Aim of the exercise: Give the data again word for word; drop the pictures.
--- Material shown ---
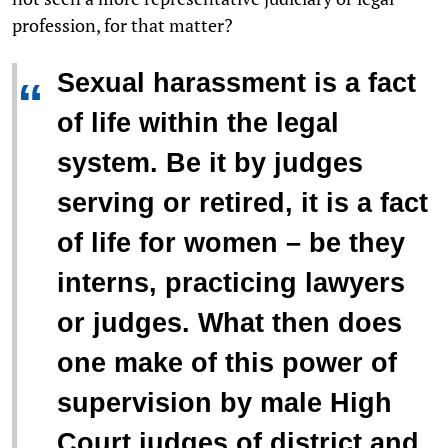
profession, for that matter?
Sexual harassment is a fact
“
of life within the legal
system. Be it by judges
serving or retired, it is a fact
of life for women – be they
interns, practicing lawyers
or judges. What then does
one make of this power of
supervision by male High
Court judges of district and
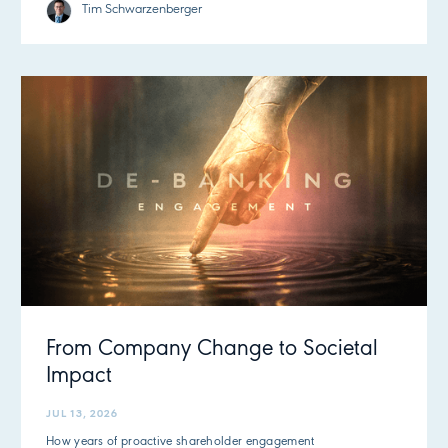
Tim Schwarzenberger
From Company Change to Societal
Impact
JUL 13, 2026
How years of proactive shareholder engagement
---
Answer space:
profession, for that matter?
Sexual harassment is a fact
“
of life within the legal
system. Be it by judges
serving or retired, it is a fact
of life for women – be they
interns, practicing lawyers
or judges. What then does
one make of this power of
supervision by male High
Court judges of district and
Tim Schwarzenberger
From Company Change to Societal
Impact
JUL 13, 2026
How years of proactive shareholder engagement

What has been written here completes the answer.